◆ Exercise
Copy out every line of the data where the word "технологии" is found.

◆ Supplied records

= Beginning of Section =

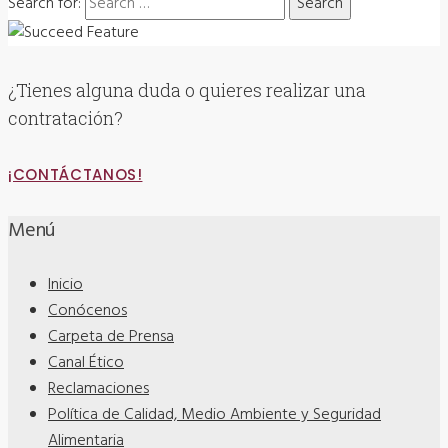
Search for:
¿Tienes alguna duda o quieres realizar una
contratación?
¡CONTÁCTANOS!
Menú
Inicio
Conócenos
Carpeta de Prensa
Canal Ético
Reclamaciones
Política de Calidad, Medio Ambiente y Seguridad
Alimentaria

= End of Section =
= Beginning of Section =

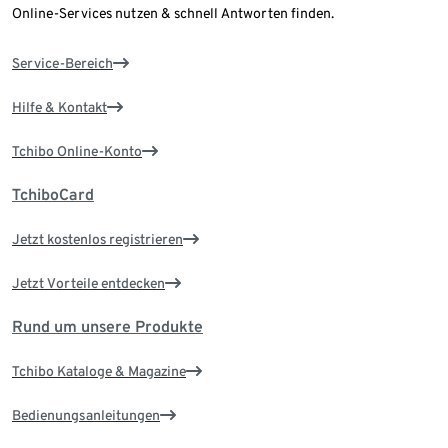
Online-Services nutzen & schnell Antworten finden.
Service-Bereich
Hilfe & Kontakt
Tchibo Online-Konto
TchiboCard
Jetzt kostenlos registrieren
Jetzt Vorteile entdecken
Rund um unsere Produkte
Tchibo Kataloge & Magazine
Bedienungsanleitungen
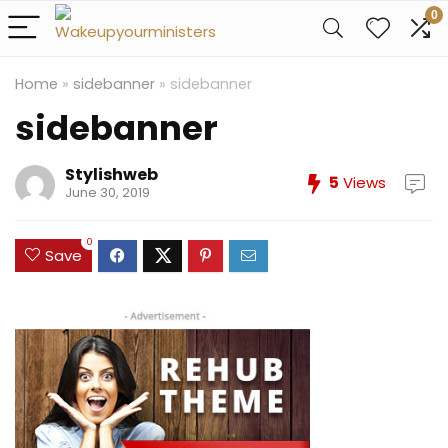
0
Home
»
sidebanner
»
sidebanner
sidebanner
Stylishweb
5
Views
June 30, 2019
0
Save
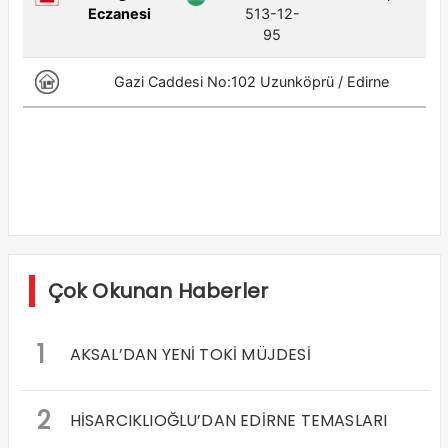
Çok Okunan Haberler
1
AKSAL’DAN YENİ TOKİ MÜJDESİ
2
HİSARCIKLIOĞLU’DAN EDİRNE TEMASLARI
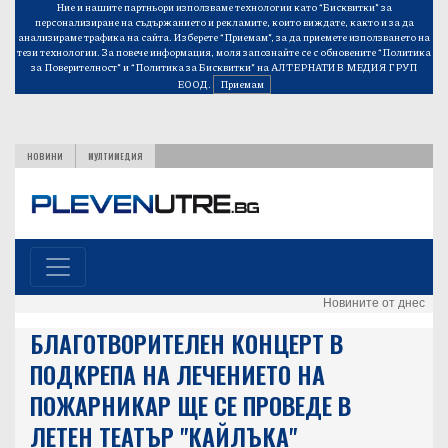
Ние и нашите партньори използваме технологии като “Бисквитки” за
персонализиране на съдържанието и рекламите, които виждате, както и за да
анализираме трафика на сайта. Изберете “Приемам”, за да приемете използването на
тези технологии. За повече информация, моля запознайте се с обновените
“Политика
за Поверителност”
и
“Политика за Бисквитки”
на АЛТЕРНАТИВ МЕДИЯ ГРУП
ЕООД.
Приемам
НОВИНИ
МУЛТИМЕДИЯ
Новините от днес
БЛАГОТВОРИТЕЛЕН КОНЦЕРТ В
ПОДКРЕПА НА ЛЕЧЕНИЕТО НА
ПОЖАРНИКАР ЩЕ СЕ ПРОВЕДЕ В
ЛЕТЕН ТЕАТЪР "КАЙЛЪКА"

= End of Section =
= Beginning of Section =

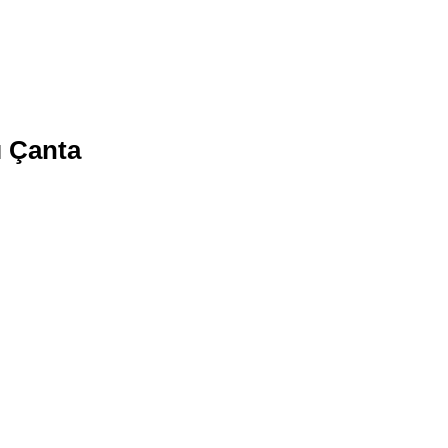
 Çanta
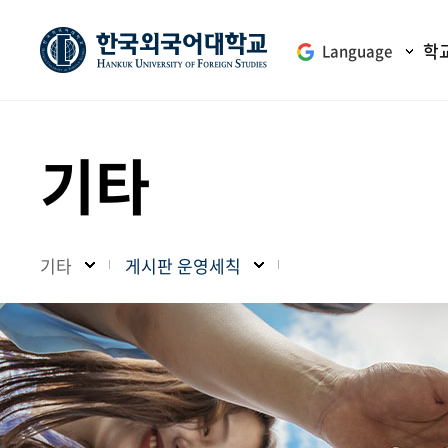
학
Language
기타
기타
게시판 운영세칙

= End of Section =

◆ Problem solution
Ние и нашите партньори използваме технологии като “Бисквитки” за
тези технологии. За повече информация, моля запознайте се с обновените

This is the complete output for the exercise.